Atualmente, existem quase 100 jurisdições fiscais que trocam informações sobre 84 milhões de contas bancárias, que administram ativos no valor de 10 trilhões de euros.

O “sigilo fiscal” é considerado prejudicial em quase todas as partes do mundo porque muitas vezes encobre práticas de evasão fiscal.

Os juízes evitarão abusos

Os céticos temem que a nova lei beneficie, por exemplo, os grandes bancos. Serge Steiner, porta-voz da Associação Suíça de Banqueiros (ASBLink externo), é cauteloso em sua resposta: as novas regras são para todos os tipos de empresas, não apenas instituições financeiras, “a dedutibilidade é claramente limitada a casos especiais, e esses casos específicos ainda terão de ser avaliados individualmente quando ocorrerem”, diz ele.
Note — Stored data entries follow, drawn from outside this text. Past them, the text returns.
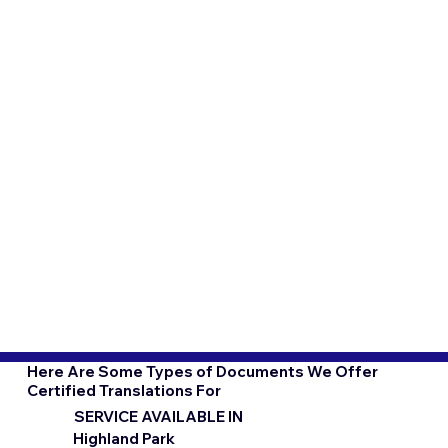
Here Are Some Types of Documents We Offer
Certified Translations For
SERVICE AVAILABLE IN
Highland Park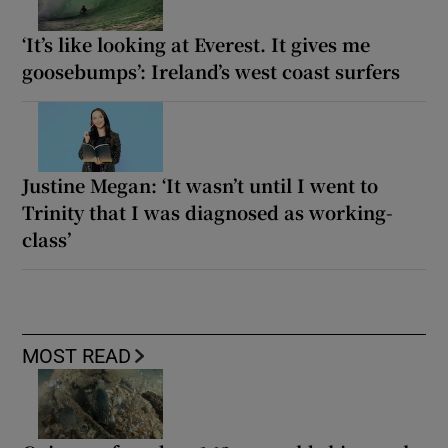
‘It’s like looking at Everest. It gives me
goosebumps’: Ireland’s west coast surfers
Justine Megan: ‘It wasn’t until I went to
Trinity that I was diagnosed as working-
class’
MOST READ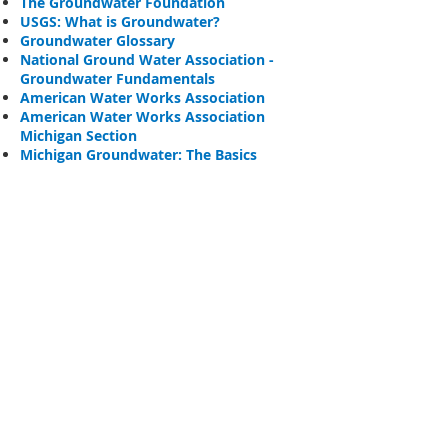
The Groundwater Foundation
USGS
: What is Groundwater?
Groundwater Glossary
National Ground Water Association -
Groundwater Fundamentals
American Water Works Association
American Water Works Association
Michigan Section
Michigan Groundwater: The Basics
Well & Septic
Maintenance
Because drinking wells are a direct
link to our groundwater, it’s
important to keep in mind what
materials and objects we bring
into close proximity to them.
Many common and necessary
household chemicals can impact
the safety of your well water, and
it’s especially important to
Uma multa como a recebida pelo banco UBS na França (4,5 bilhões de euros) em 2019 poderia ser deduzida no futuro por participar de um esquema de evasão fiscal em grande escala?

Em teoria, não. Esta multa puniu o crime de lavagem de dinheiro agravado com fraude fiscal cometida pelo UBS entre 2004 e 2012. Esta infração também é punível na Suíça. E desde 2016, os bancos suíços são obrigados a detectar e comunicar às autoridades qualquer delito fiscal cometido por seus clientes na Suíça e no exterior.

Entretanto, para a correta aplicação da nova lei, Fabien Liégeois enfatiza que o trabalho dos juízes será fundamental.

A dedução de multas estrangeiras só será possível se elas violarem a ordem pública suíça e se a empresa em questão demonstrar que cumpriu as regras e agiu de boa fé.

“A noção de ordem pública é muito restritiva e abrange apenas situações excepcionais. A noção de boa fé é menos restritiva e existe desde a época romana. Mas a indeterminação da regra não deve ser algo que nos preocupe se considerarmos que a tarefa dos juízes é precisamente avaliar cada situação concreta em busca de equidade, esta é a essência de seu trabalho”, conclui o especialista.